Figure 1 illustrates the implementation of authentication as a web-process. By providing such processes, the ability of a developer to change the default ZOO-Kernel behavior for any request is provided. For example, one can decide to implement a service that verifies that an authenticated user is authorized or not to access a given OGC API endpoint.

Authentication-implementation-OIDC

Figure 1 — Illustration of authentication implementation based on the OpenID Connect (OIDC)

The Keycloack software for authentication, which offers a state-of-the-art solution for setting up an OpenID Connect provider, was used. With it, a dedicated “OGC_TESTBED19_SECURED_AREA” realm was created for which both GitHub and GitLab (using gitlab.ogc.org) were configured as identity providers.

A dedicated authorized_users parameter in the security section to store the comma-separated list of users was added to allow access to the secured OGC API endpoints.

In addition to using Keycloack, another prototype server instance that uses the Authenix server to authenticate users was successfully implemented which is a closed-source solution providing a compliant OpenID Connect Authorization Server with federated SAML2-based login from Google, Facebook, and eduGAIN. By doing so, users can authenticate using their OGC portal credentials.

3.3.2.  DeployProcess

In the OGC API — Processes — Part 2: Deploy, Replace, Undeploy draft specification, the Deploy operation allows an authorized user to deploy a new process on the processing server. The draft specification describes that the server may implement support for deploying an OGC Application Package (using the encoding application/ogcapppkg+json). An OGC Application Package is a process package described using the OGC Application Package information model. The application package comprises a JSON object with two parameters: a processDescription and an executionUnit. The processDescription conforms to the processes.yaml schema. The process description part corresponds to what is obtained as a response for a GET request to the /processes/{processId} path. On the other hand, the executionUnit conforms to the executionUnit.yaml schema. The execution unit part defines what should be deployed on the processing server.

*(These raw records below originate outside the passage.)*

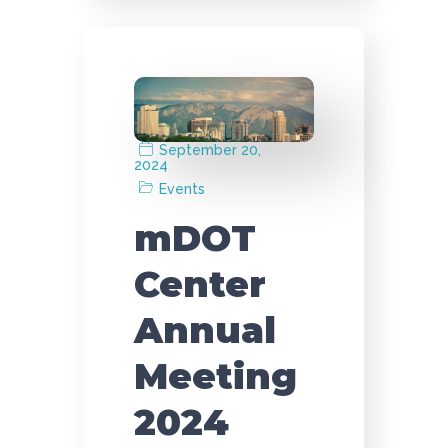
September 20,
2024
Events
mDOT
Center
Annual
Meeting
2024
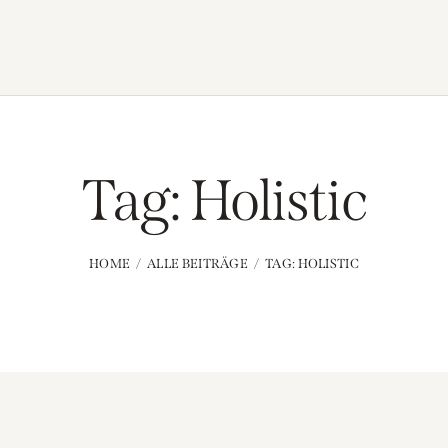
Tag: Holistic
HOME
ALLE BEITRÄGE
TAG: HOLISTIC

In the case of HPC, only Secure Shell Protocol (SSH) access to the HPC instance is made available. Consequently, deploying a new process on the processing server will require storing the associated metadata information and the singularity container [5] to run on the HPC in case the container for the process is unavailable. A container consists of an entire runtime environment: an application, plus all its dependencies, libraries, and configuration files bundled into one package [5]. Singularity is a tool for running software containers on HPC systems, similar to Docker [5]. Singularity containers are common and well supported by HPC systems [5].

To store the metadata information associated with the new process, a dedicated filter_in process, named securityIn, run by the ZOO-Kernel on every request was implemented. For deployment in an HPC environment, a dedicated service called DeployOnHpc is invoked through SSH to create a singularity container using the image provided in the executionUnit.

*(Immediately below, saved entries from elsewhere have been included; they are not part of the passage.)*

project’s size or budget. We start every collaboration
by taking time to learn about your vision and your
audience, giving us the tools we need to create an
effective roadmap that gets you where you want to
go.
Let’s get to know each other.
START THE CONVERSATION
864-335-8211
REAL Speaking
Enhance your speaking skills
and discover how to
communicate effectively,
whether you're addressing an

Suppose the filter_in process (securityIn) detects a Deploy operation using the application/ogcapppkg+json encoding. In that case, the process then parses the metadata information from the processDescription and invokes the execution of the DeployOnHpc process asynchronously by sending an Advanced Message Queuing Protocol (AMQP) message to the ZOO-FPM.

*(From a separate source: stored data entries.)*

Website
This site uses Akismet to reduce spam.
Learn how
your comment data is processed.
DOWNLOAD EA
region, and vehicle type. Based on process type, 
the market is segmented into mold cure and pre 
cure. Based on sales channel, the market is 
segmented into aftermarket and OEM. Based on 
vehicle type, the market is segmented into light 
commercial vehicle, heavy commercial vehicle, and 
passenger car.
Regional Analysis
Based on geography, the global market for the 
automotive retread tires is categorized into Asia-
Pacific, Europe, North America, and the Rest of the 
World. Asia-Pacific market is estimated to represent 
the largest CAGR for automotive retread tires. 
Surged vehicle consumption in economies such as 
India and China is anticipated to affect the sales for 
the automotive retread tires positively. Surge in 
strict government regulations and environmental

The sequence diagram below illustrates the method of deploying a new process using the prototype server implementation.

ZOO-Project-Deploy

Figure 2 — Sequence diagram ZOO-Project Deploy Operation

Figure 3 illustrates the example of the API for deploying a process.

GeoLabs deploy

Figure 3 — Illustration of API implementation for deploying a process

The Replace operation works the same way. If version management is unavailable for the deployed process, implementing the process as another filter_in process is possible. Version management would require clearly defining the expected numbering scheme and how to handle different versions of the same processes.